New York pop duo BHuman has a bloody good time on its new single, “Other Way,” and the two are hopeful their verve will encourage listeners to find the “unabashed joy” in themselves, too.
The song’s music video, out Monday and viewable above, is a colorful tribute to era-defining teen movies like “Grease” and “But I’m a Cheerleader.” Arguably the most iconic allusion, however, appears at the video’s climax ― when singer Billie Lloyd, clad in a pink gown, is doused with a bucket of blood in an homage to Stephen King’s “Carrie.”
Lloyd and bandmate Harrison Scott told HuffPost they felt compelled to lean into their “un-ironic” love of teen films in an effort to capture the rush of “first love” as referenced in the song. As for “Carrie,” the pair connected to that 1976 classic ― in which a telekinetic teen seeks revenge on her classmates after a prom night gone wrong ― because its portrayal of high school as a place of both humor and horror echoes the experience of many LGBTQ youths.

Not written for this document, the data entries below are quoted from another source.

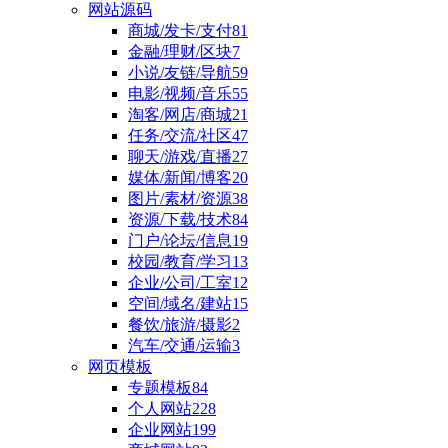
网站源码
商城/发卡/支付
81
金融/理财/区块
7
小说/友链/导航
59
电影/视频/音乐
55
淘客/网店/商城
21
任务/交流/社区
47
聊天/游戏/直播
27
媒体/新闻/博客
20
图片/素材/资源
38
资源/下载/技术
84
门户/论坛/信息
19
校园/教育/学习
13
企业/公司/工室
12
空间/域名/建站
15
餐饮/旅游/摄影
2
汽车/交通/运输
3
网页模板
专题模板
84
个人网站
228
企业网站
199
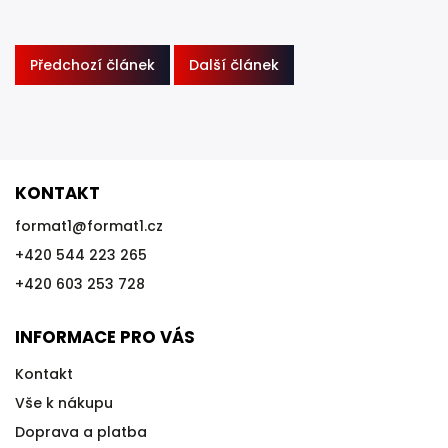
Předchozí článek
Další článek
KONTAKT
format1
@
format1.cz
+420 544 223 265
+420 603 253 728
INFORMACE PRO VÁS
Kontakt
Vše k nákupu
Doprava a platba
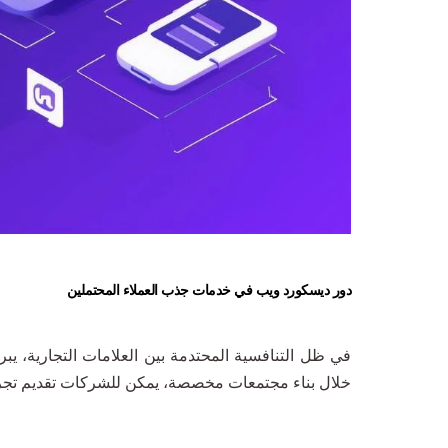
دور ديسكورد ويب في خدمات جذب العملاء المحتملين
في ظل التنافسية المحتدمة بين العلامات التجارية، يب
خلال بناء مجتمعات مخصصة، يمكن للشركات تقديم تجربة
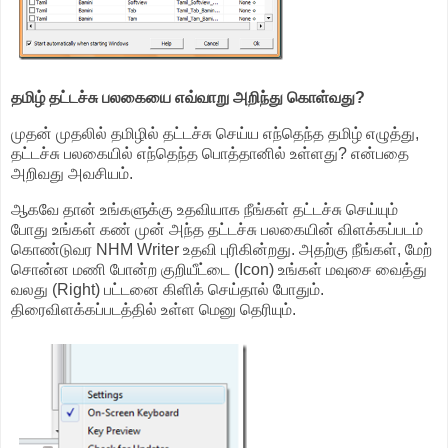
தமிழ் தட்டச்சு பலகையை எவ்வாறு அறிந்து கொள்வது?
முதன் முதலில் தமிழில் தட்டச்சு செய்ய எந்தெந்த தமிழ் எழுத்து,
தட்டச்சு பலகையில் எந்தெந்த பொத்தானில் உள்ளது? என்பதை
அறிவது அவசியம்.
ஆகவே தான் உங்களுக்கு உதவியாக நீங்கள் தட்டச்சு செய்யும்
போது உங்கள் கண் முன் அந்த தட்டச்சு பலகையின் விளக்கப்படம்
கொண்டுவர NHM Writer உதவி புரிகின்றது. அதற்கு நீங்கள், மேற்
சொன்ன மணி போன்ற குறியீட்டை (Icon) உங்கள் மவுசை வைத்து
வலது (Right) பட்டனை கிளிக் செய்தால் போதும்.
திரைவிளக்கப்படத்தில் உள்ள மெனு தெரியும்.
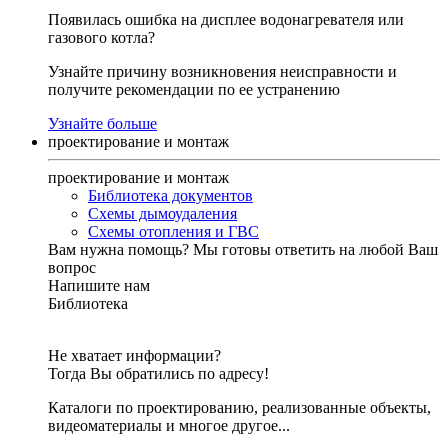
Появилась ошибка на дисплее водонагревателя или
газового котла?
Узнайте причину возникновения неисправности и
получите рекомендации по ее устранению
Узнайте больше
проектирование и монтаж
проектирование и монтаж
Библиотека документов
Схемы дымоудаления
Схемы отопления и ГВС
Вам нужна помощь?
Мы готовы ответить на любой Ваш
вопрос
Напишите нам
Библиотека
Не хватает информации?
Тогда Вы обратились по адресу!
Каталоги по проектированию, реализованные объекты,
видеоматериалы и многое другое...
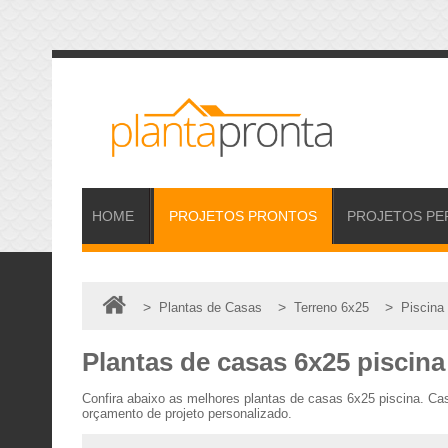
HOME
PROJETOS
PRONTOS
PROJETOS
PE
>
>
>
Plantas de Casas
Terreno 6x25
Piscina
Plantas de casas 6x25 piscina
Confira abaixo as melhores plantas de casas 6x25 piscina. Ca
orçamento de projeto personalizado.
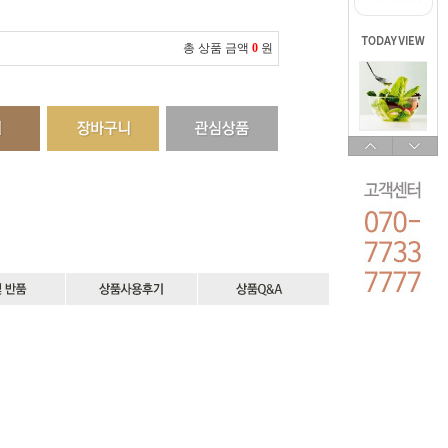
총 상품 금액
0
원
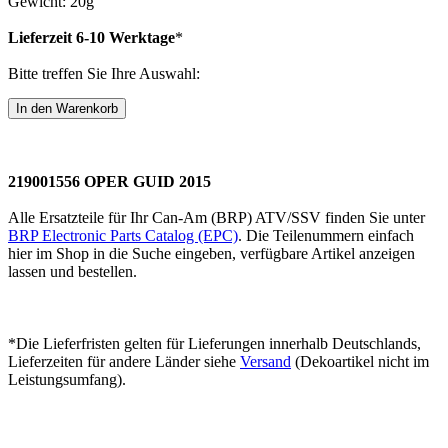
Gewicht: 20g
Lieferzeit 6-10 Werktage
*
Bitte treffen Sie Ihre Auswahl:
219001556 OPER GUID 2015
Alle Ersatzteile für Ihr Can-Am (BRP) ATV/SSV finden Sie unter
BRP Electronic Parts Catalog (EPC)
. Die Teilenummern einfach
hier im Shop in die Suche eingeben, verfügbare Artikel anzeigen
lassen und bestellen.
*Die Lieferfristen gelten für Lieferungen innerhalb Deutschlands,
Lieferzeiten für andere Länder siehe
Versand
(Dekoartikel nicht im
Leistungsumfang).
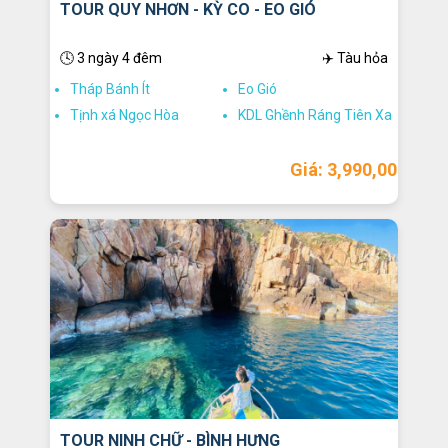
TOUR QUY NHƠN - KỲ CO - EO GIÓ
🕓 3 ngày 4 đêm
✈️ Tàu hỏa
Tháp Bánh Ít
Eo Gió
Tịnh xá Ngọc Hòa
KDL Ghềnh Ráng Tiên Xa
Giá: 3,990,000
TOUR NINH CHỮ - BÌNH HƯNG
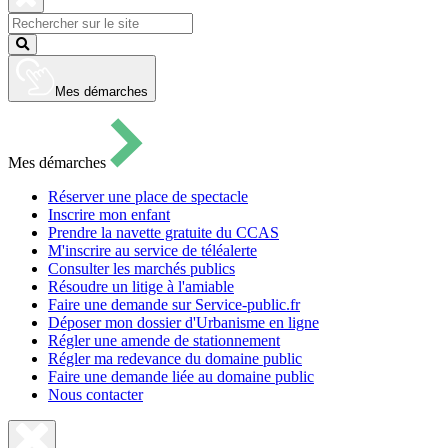
pour
ouvrir
Fermer
le
la
Lancer
formulaire
recherche
la
de
recherche
recherche
Mes démarches
Mes démarches
Réserver une place de spectacle
Inscrire mon enfant
Prendre la navette gratuite du CCAS
M'inscrire au service de téléalerte
Consulter les marchés publics
Résoudre un litige à l'amiable
Faire une demande sur Service-public.fr
Déposer mon dossier d'Urbanisme en ligne
Régler une amende de stationnement
Régler ma redevance du domaine public
Faire une demande liée au domaine public
Nous contacter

“High school can suck for a lot of queer kids, so we felt like the visceral quality of Carrie getting blood dumped on her really drove the point home,” said Lloyd, who is transgender. “Personally, my biggest challenge was keeping going while I had menthol-flavored fake blood in my eyes!”

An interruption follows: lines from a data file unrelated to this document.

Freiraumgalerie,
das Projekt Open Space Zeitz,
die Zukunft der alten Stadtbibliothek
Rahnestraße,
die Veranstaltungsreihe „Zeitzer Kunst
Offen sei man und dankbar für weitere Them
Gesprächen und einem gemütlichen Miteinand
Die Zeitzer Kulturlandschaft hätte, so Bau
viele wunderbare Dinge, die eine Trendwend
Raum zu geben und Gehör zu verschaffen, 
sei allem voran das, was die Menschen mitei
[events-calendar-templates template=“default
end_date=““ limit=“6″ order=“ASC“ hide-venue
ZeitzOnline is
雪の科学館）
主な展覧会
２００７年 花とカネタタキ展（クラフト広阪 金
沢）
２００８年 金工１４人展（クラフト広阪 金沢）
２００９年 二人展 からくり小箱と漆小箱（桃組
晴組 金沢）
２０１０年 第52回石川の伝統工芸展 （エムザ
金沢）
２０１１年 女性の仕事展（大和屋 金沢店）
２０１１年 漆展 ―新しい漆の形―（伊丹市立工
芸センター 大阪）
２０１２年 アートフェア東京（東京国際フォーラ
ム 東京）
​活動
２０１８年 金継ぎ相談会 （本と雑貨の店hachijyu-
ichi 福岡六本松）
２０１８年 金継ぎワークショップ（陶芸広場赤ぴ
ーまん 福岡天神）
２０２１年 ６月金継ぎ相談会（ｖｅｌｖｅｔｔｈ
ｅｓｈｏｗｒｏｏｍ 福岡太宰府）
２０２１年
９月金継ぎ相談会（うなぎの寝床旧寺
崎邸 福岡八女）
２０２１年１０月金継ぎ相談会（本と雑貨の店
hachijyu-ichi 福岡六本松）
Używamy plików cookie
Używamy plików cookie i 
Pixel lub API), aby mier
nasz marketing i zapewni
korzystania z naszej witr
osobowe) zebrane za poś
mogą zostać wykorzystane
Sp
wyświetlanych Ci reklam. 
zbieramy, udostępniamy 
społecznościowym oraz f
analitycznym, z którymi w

Added Scott, who is gay, “High school and new love are both exciting and scary, and I think that resonates in the message of the song and video.”

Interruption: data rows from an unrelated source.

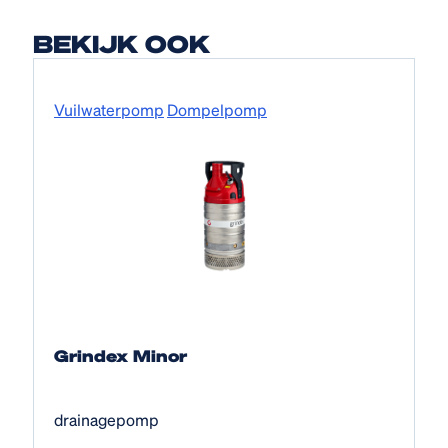
BEKIJK OOK
Vuilwaterpomp
Dompelpomp
Grindex Minor
drainagepomp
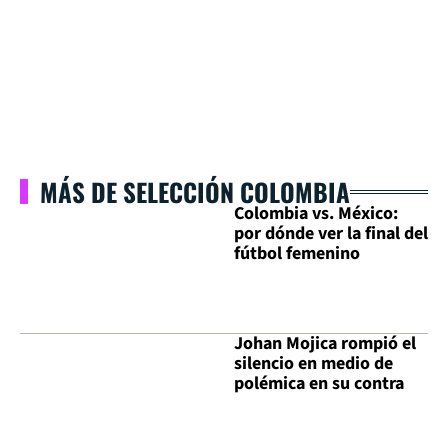
MÁS DE SELECCIÓN COLOMBIA
Colombia vs. México:
por dónde ver la final del
fútbol femenino
Johan Mojica rompió el
silencio en medio de
polémica en su contra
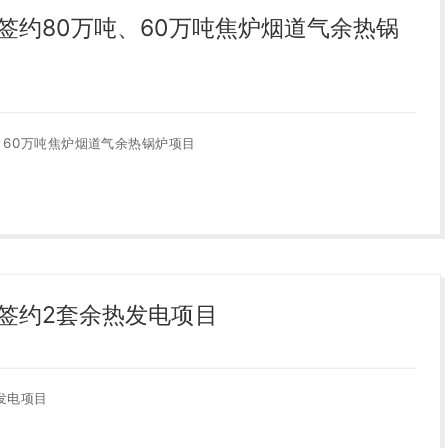
签约80万吨、60万吨焦炉烟道气余热锅
、60万吨焦炉烟道气余热锅炉项目
签约2套余热发电项目
发电项目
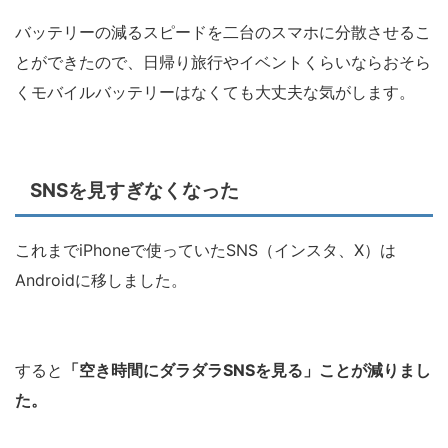
バッテリーの減るスピードを二台のスマホに分散させるこ
とができたので、日帰り旅行やイベントくらいならおそら
くモバイルバッテリーはなくても大丈夫な気がします。
SNSを見すぎなくなった
これまでiPhoneで使っていたSNS（インスタ、X）は
Androidに移しました。
すると
「空き時間にダラダラSNSを見る」ことが減りまし
た。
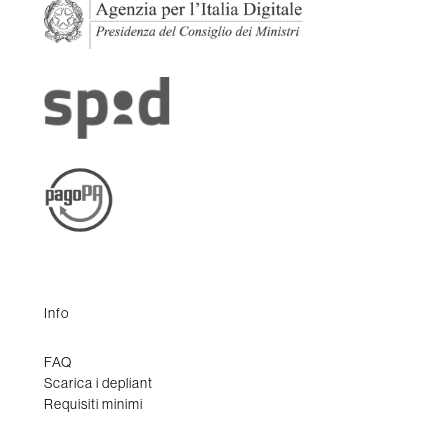
Info
FAQ
Scarica i depliant
Requisiti minimi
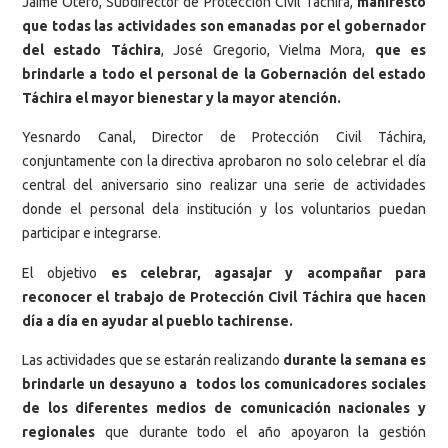
Jaime Otero, Subdirector de Protección Civil Táchira,
manifestó
que todas las actividades son emanadas por el gobernador
del estado Táchira
, José Gregorio, Vielma Mora,
que es
brindarle a todo el personal de la Gobernación del estado
Táchira el mayor bienestar y la mayor atención.
Yesnardo Canal, Director de Protección Civil Táchira,
conjuntamente con la directiva aprobaron no solo celebrar el día
central del aniversario sino realizar una serie de actividades
donde el personal dela institución y los voluntarios puedan
participar e integrarse.
El objetivo
es celebrar, agasajar y acompañar para
reconocer el trabajo de Protección Civil Táchira que hacen
día a día en ayudar al pueblo tachirense.
Las actividades que se estarán realizando
durante la semana es
brindarle un desayuno a todos los comunicadores sociales
de los diferentes medios de comunicación nacionales y
regionales
que durante todo el año apoyaron la gestión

“Other Way” is featured on BHuman’s 2019 debut album, “BMovie,” which came out just months after their self-titled debut EP. The 10-song “theatrical concept” collection reflects the varying backgrounds of its members ― Lloyd is British, while Scott is an Illinois native ― who were friends before they began collaborating as BHuman in mid-2018.
Their sense of campy humor, however, especially shines through in their music videos. “Goodbye,” which debuted on Billboard in March 2019, saw Scott and Lloyd donning 1960s-inspired duds while cavorting with giant puppets. For their reggae-tinged, electro-pop take on Cher’s “Believe,” they invoked Mulder and Scully from “The X-Files.”
The release of “Other Way” comes after a prolific period for many LGBTQ pop artists, with Sam Smith, Kim Petras and Lil Nas X racking up mainstream hits over the past year. Scott sees the cultural embrace of such stars as a natural progression in terms of how “the breadth and depth of people” who consume music is represented.
“We’re telling stories and making music about our lives, which are inherently queer stories,” he said.
Lloyd, who cites Sufjan Stevens and Regina Spektor as influences, is hopeful fans of all backgrounds will relate to BHuman’s music and specifically to “Other Way,” because “love is an emotion felt by all.”
“Stories unite us because we automatically place ourselves in them,” she said.